RECORDS TO USE —
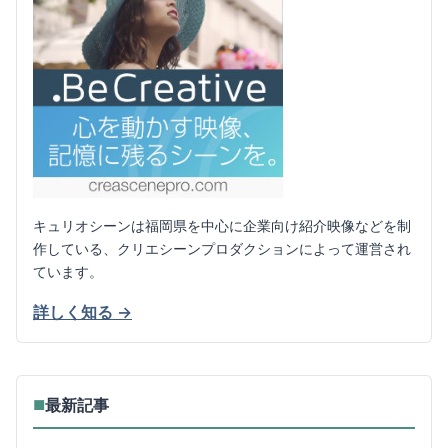
キュリオシーンは福岡県を中心に企業向け紹介映像などを制
作している、クリエシーンプロダクションによって運営され
ています。
詳しく知る →
最新記事
■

WHAT IS NEEDED — Please repeat all of the data exactly as it stands, leaving the pictures out.

REPLY TO THE EXERCISE —
キュリオシーンは福岡県を中心に企業向け紹介映像などを制
作している、クリエシーンプロダクションによって運営され
ています。
詳しく知る →
最新記事
■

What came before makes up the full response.